Aber ich hatte trotzdem zu lachen, denn es gab da einen Berliner. Er ließ uns Holzstücke sägen. Er hatte mir eines als Maßstab gegeben. Gut, ich habe gemessen, ich habe, was weiß ich, wie viele hundert gesägt. Und als er sie gebraucht hat, waren sie zu kurz. Aber er hat nichts zu mir gesagt, der Kerl! Er warf alles in die Elsenz, das war der Bach da in Sinsheim, und er sagte zu niemand etwas.
Die [französischen] Kriegsgefangenen haben uns Tabak gegeben, denn wir hatten nichts, nur das war wir auf dem Leib trugen.

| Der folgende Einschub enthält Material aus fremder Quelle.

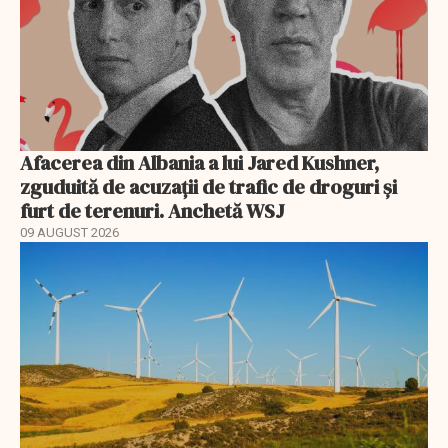
Afacerea din Albania a lui Jared Kushner,
zguduită de acuzații de trafic de droguri și
furt de terenuri. Anchetă WSJ
09 AUGUST 2026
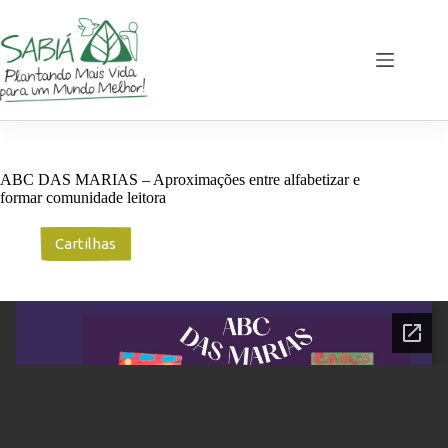
Pular
para
o
conteúdo
ABC DAS MARIAS – Aproximações entre alfabetizar e
formar comunidade leitora
Cartilhas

Der Metallbetrieb Rau existiert heute noch an anderer Stelle als Rau-Streckgitter GmbH.

 

F : Es waren mehr Leute aus Raon da?
Ja, Jean Idoux  war mit mir, und ein anderer, der eigentlich  aus Nancy stammte : er hieß Maurice Thomas. Er war vielleicht 40, er war älter. Wir waren aus dem Raon-Transport insgesamt zu sechst der Blechnerei zugewiesen worden, an die Namen erinnere ich mich nicht mehr.
F : Gab es mehr Vogesen-Leute in Sinsheim ?
Ja, ich erinnere mich an einen Lehrer, der in einem kleinen Betrieb nebendran gearbeitet hat, an den Namen erinnere ich mich nicht mehr. Idoux und ich haben zuerst in der Wohnung der Mutter des Chefs geschlafen. Sie war freundlich, wir hatten ein Zimmer bei dieser Dame. An Weihnachten waren wir noch bei der Mutter des Chefs, wir waren da zu Anfang in dem Zimmer, das ging zwei Monate lang.
Und erst danach wurden wir in den Keller der Fabrik gesteckt, da gab es Stockwerksbetten, wissen Sie,  und Stroh. Da waren Russen, Ukrainer, Franzosen, alle zusammen.
Wir waren sechs Monate ohne Nachrichten von der Familie, und damals war ich schon verheiratet.